Home Loan EMI Calculator for SBI
A loan is a financial agreement between two parties, a lender and a borrower. Under this agreement, the lender gives a specific amount of money to the borrower with the intent that the amount borrowed is paid back with interest as monthly installments over a predetermined period of time by the borrower. Using an EMI calculator is the easiest way to determine your monthly payouts and balance your budget accordingly. Everyone has to borrow a loan at some point in time in their life whether for buying a car or a house, funding their child’s education or consolidating debts, etc. Thus, loans have become an important part of everyone's life in today’s times. Loans can be availed for various purposes, but the key components on loans are always the same, namely - loan amount, loan tenure and interest rates.

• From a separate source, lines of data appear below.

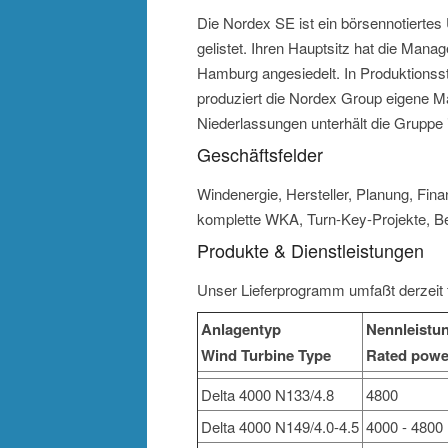
Die Nordex SE ist ein börsennotierte
gelistet. Ihren Hauptsitz hat die Mana
Hamburg angesiedelt. In Produktionsst
produziert die Nordex Group eigene M
Niederlassungen unterhält die Gruppe 
Geschäftsfelder
Windenergie, Hersteller, Planung, Fina
komplette WKA, Turn-Key-Projekte, Be
Produkte & Dienstleistungen
Unser Lieferprogramm umfaßt derzeit 
Anlagentyp
Nennleistun
Wind Turbine Type
Rated powe
Delta 4000 N133/4.8
4800
Delta 4000 N149/4.0-4.5
4000 - 4800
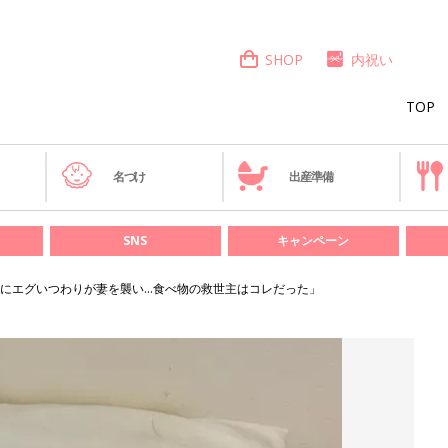
SHOP
内祝い
TOP
き
名づけ
出産準備
SNS
キャンペーン
にエグいつわりが妻を襲い…食べ物の救世主はコレだった」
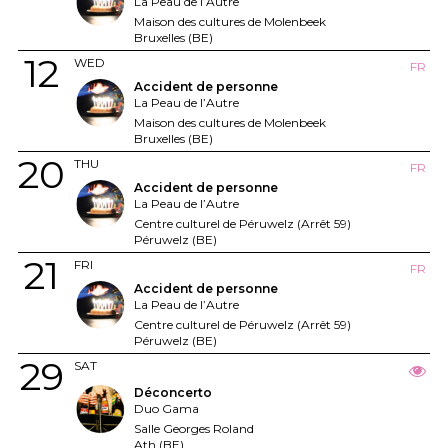
La Peau de l’Autre
Maison des cultures de Molenbeek
Bruxelles (BE)
12
WED
FR
Accident de personne
La Peau de l’Autre
Maison des cultures de Molenbeek
Bruxelles (BE)
20
THU
FR
Accident de personne
La Peau de l’Autre
Centre culturel de Péruwelz (Arrêt 59)
Péruwelz (BE)
21
FRI
FR
Accident de personne
La Peau de l’Autre
Centre culturel de Péruwelz (Arrêt 59)
Péruwelz (BE)
29
SAT
Déconcerto
Duo Gama
Salle Georges Roland
Ath (BE)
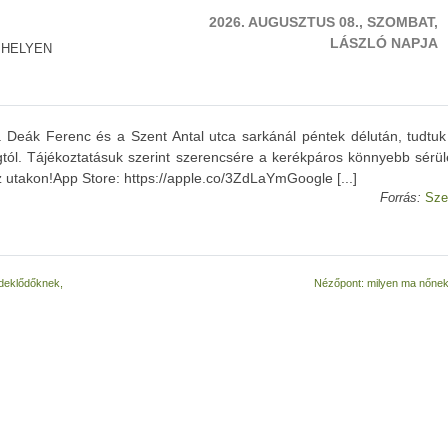
2026. AUGUSZTUS 08., SZOMBAT,
LÁSZLÓ NAPJA
 HELYEN
 Deák Ferenc és a Szent Antal utca sarkánál péntek délután, tudtu
l. Tájékoztatásuk szerint szerencsére a kerékpáros könnyebb sérül
utakon!App Store: https://apple.co/3ZdLaYmGoogle [...]
Forrás:
Sze
rdeklődőknek,
Nézőpont: milyen ma nőnek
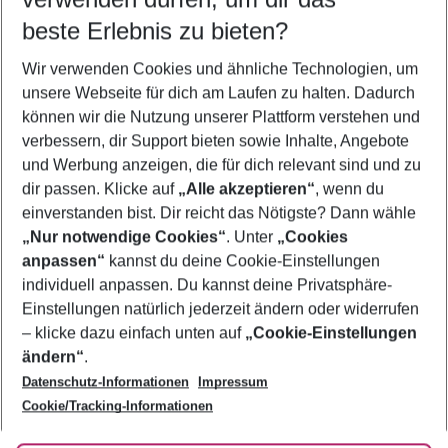
09.08.26
–
07.08.27
5-8 Nächte
beste Erlebnis zu bieten?
Wer wird verreisen
Wir verwenden Cookies und ähnliche Technologien, um
2 Erwachsene
Keine Kinder
unsere Webseite für dich am Laufen zu halten. Dadurch
können wir die Nutzung unserer Plattform verstehen und
Mehr Filter anzeigen
verbessern, dir Support bieten sowie Inhalte, Angebote
und Werbung anzeigen, die für dich relevant sind und zu
dir passen. Klicke auf
„Alle akzeptieren“
, wenn du
einverstanden bist. Dir reicht das Nötigste? Dann wähle
„Nur notwendige Cookies“
. Unter
„Cookies
anpassen“
kannst du deine Cookie-Einstellungen
Footer
Footer navigation
individuell anpassen. Du kannst deine Privatsphäre-
Über uns
Einstellungen natürlich jederzeit ändern oder widerrufen
AGB
– klicke dazu einfach unten auf
„Cookie-Einstellungen
Service & Hilfe
Bestpreisgarantie
ändern“
.
Datenschutz-Informationen
Impressum
Agenturbetreuung
Cookie-Einstellungen ändern
Folge uns
Barrierefreies Reisen
Cookie/Tracking-Informationen
Cookie-Richtlinie
Check-in
Datenschutz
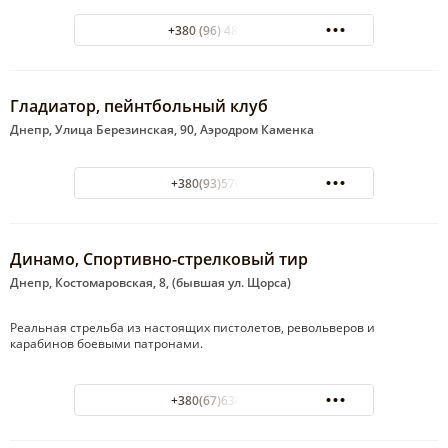
+380 (96) 486-22-44
Гладиатор, пейнтбольный клуб
Днепр, Улица Березинская, 90, Аэродром Каменка
+380(93)576-54-36
Динамо, Спортивно-стрелковый тир
Днепр, Костомаровская, 8, (бывшая ул. Щорса)
Реальная стрельба из настоящих пистолетов, револьверов и
карабинов боевыми патронами.
+380(67)636-20-68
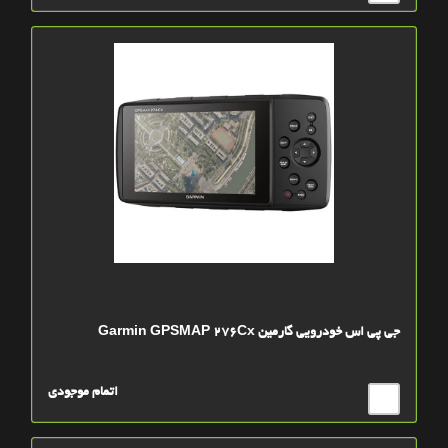
جی پی اس خودرویی گارمین Garmin GPSMAP 276Cx
اتمام موجودی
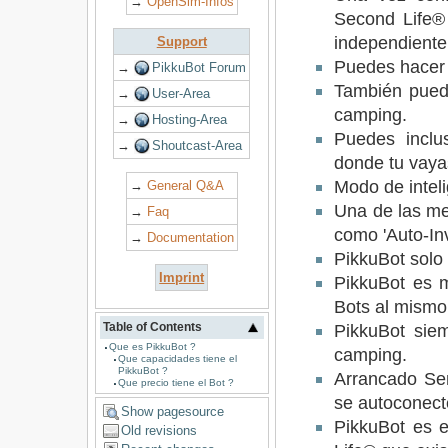
→
OpenSim-Infos
Second Life® 
independiente
Support
Puedes hacer qu
→
PikkuBot Forum
También puede
→
User-Area
camping.
→
Hosting-Area
Puedes inclu
→
Shoutcast-Area
donde tu vaya
Modo de intelig
→
General Q&A
Una de las me
→
Faq
como 'Auto-Inv
→
Documentation
PikkuBot solo
Imprint
PikkuBot es m
Bots al mismo
PikkuBot sie
Table of Contents
Que es PikkuBot ?
camping.
Que capacidades tiene el
PikkuBot ?
Arrancado Sen
Que precio tiene el Bot ?
se autoconect
Show pagesource
PikkuBot es e
Old revisions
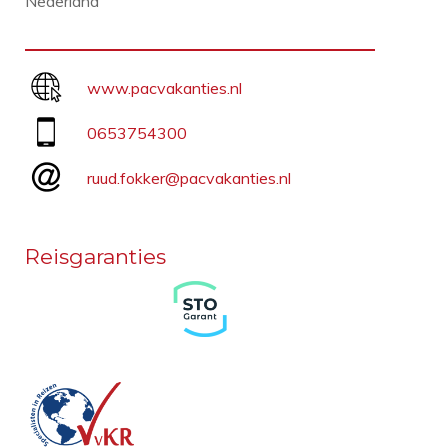
Nederland
www.pacvakanties.nl
0653754300
ruud.fokker@pacvakanties.nl
Reisgaranties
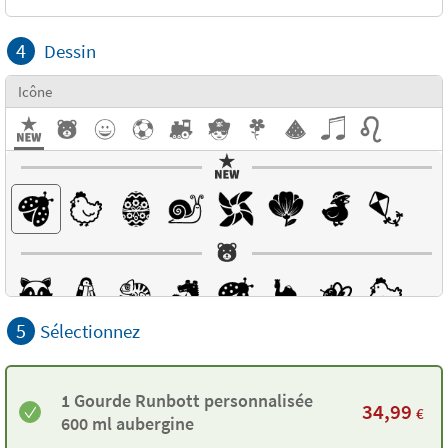
4
Dessin
Icône
5
Sélectionnez
1 Gourde Runbott personnalisée
34,99
€
600 ml aubergine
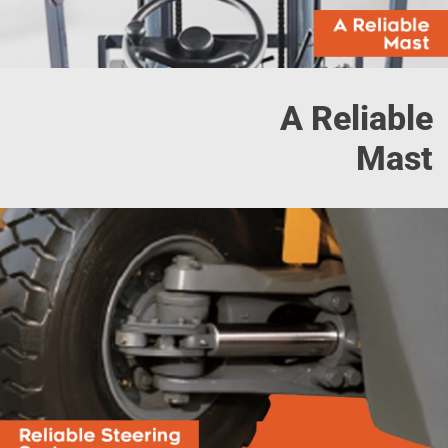
A Reliable
Mast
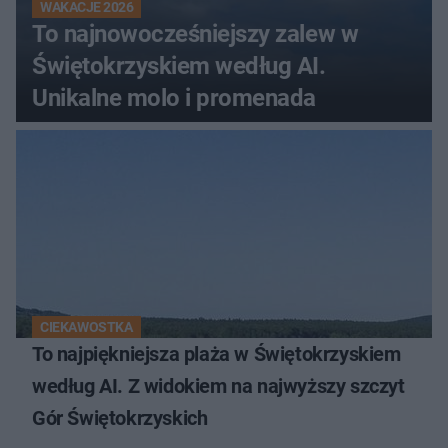
WAKACJE 2026
To najnowocześniejszy zalew w
Świętokrzyskiem według AI.
Unikalne molo i promenada
CIEKAWOSTKA
To najpiękniejsza plaża w Świętokrzyskiem
według AI. Z widokiem na najwyższy szczyt
Gór Świętokrzyskich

EMI is the payment which the borrower makes every month towards loan repayment of the loan. EMI constitutes the principal amount along with the accrued interest. You can use the EMI calculator to calculate your monthly loan EMI payouts. The borrower just needs to enter the variables of the loan such as the principal amount, tenure and interest rate and it instantly fetches an result which is the EMI. Calculating EMI using the online EMI calculator is easy and you get to know your loan EMI in seconds. FinFyi’s online loan EMI calculators are available 24*7 without any cost! So calculate or compare various loan EMIs any number of times you wish to, for free.
Whenever we talk about loans, one of the first thing that crosses the mind is EMI. The abbreviation, EMI stands for Equated Monthly Installment. An equated monthly installment (EMI) is the amount that a loan borrower pays every month in order to repay the money borrowed. There is a particular date each calendar month by which the EMI should be paid by the borrower. The loan amount plus the accrued interest is divided equally over a period which is the loan tenure and you can easily calculate this final amount using an EMI calculator. The number of equated monthly installments is equal to the number of months in the loan repayment tenure.
EMIs are beneficial as you can pay the borrowed amount back in parts and reduces the financial pressure on the borrower. The EMI style is preferable as it is not easy for everyone to pay back a lump sum amount of money all at once especially in case of large amount such as home loans. Therefore, EMIs are an added advantage as you can pay little over the loan tenure and repay the amount borrowed in full. EMIs gives a broader section of society the option to realize their dreams of affording expensive things, such as a house, car, etc., that they won’t be able to buy if they needed to make payments all at once. Using an EMI calculator, you can easily figure out your loan repayment requirement and plan your monthly budget accordingly. You have the flexibility to decide the amount that you are comfortable to pay off monthly and the duration for which you wish to make the payments depending upon your income and financial stability.
EMI payments contribute towards the loan amount and accrued interest on the loan amount. The initial EMI payments contribute more towards the interest component of the loan and this procedure is termed as front loading. In the later stages of the loan tenure, the major contribution of the EMI goes towards repayment of the loan principal.
Commonly, EMIs are fixed and the borrower has to pay fixed monthly installments to satisfy the loan amount. But, the loan EMIs can vary in the case of floating interest rate loans and prepayments. The amount of your monthly EMI depends on certain factors pertaining to your loan. You can calculate the EMI applicable to your loan using the formula for calculating EMI. Calculating EMIs using the formula is not an easy task and involves complicated calculations. Rather, opting for an EMI calculator is a better choice as it determines EMIs within seconds of your input.